Di usia senja ini sering ku dengar orang berpendapat,
" Tanpa Indonesiapun kita bisa jadi negara, mari hitung kekayaan kita!"
Kata-kata itu mengingatkan kembali pada ucapan Soumokil biang keladi RMS. Keturunan Ambon asli yang pindah menjadi warga negara Belanda.
Atau sikap Hasan Tiro yang akhirnya berlindung 3 dekade di Swedia.

Dengan gegabahnya Soumokil mengeluarkan pernyataan disaat rakyat tercekik lapar

"Djangan kuatir perkara uang, Dengan menjewakan sadja lapangan terbang kita jang ada di Ambon sekarang ini kepada Amerika, kita akan tjukup belandja!" 

Ia memberikan keterangan dusta. Datang ke Ambon hanya untuk membahayakan bangsa Indonesia di hari kemudian.
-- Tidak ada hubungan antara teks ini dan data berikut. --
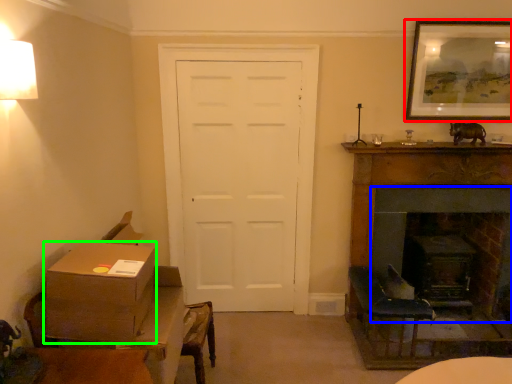 Question: Which object is positioned closest to picture frame (highlighted by a red box)? Select from fireplace (highlighted by a blue box) and box (highlighted by a green box).

Choices:
 (A) fireplace
 (B) box

Answer: (A) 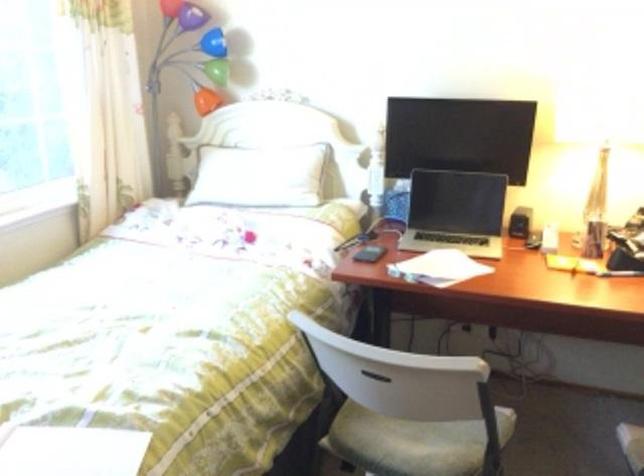 Where would you lift the soda bottle? Please return your answer as a coordinate pair (x, y).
Ia pengaruhi anggota-anggota pasukan bersenjata yang berada dibawah tanggung jawab Belanda.
Mereka buta politik.

Soumokil menambahkan lagi,  pemerintah Belanda membantu gerakannya. Amerika,Autralia akan menolong.
Ada rencana dari Jakarta, mereka akan membunuh orang-orang Indonesia yang berasal dari Maluku.
 (Peristiwa RMS by:Yusuf A.Fuar)

Sebetulnya hanya dia dan Manusama (Mentri Pendidikan RMS) yang kukuh memusuhi RIS.
Sementara Menteri-menteri lain Manuhutu ( Presiden), Wairisal (Wakil), Lauconsina (Mentri Sosial) dan lain-lain adalah kaum Nasionalis bekas kawan-kawan seperjuangan  di masa lampau.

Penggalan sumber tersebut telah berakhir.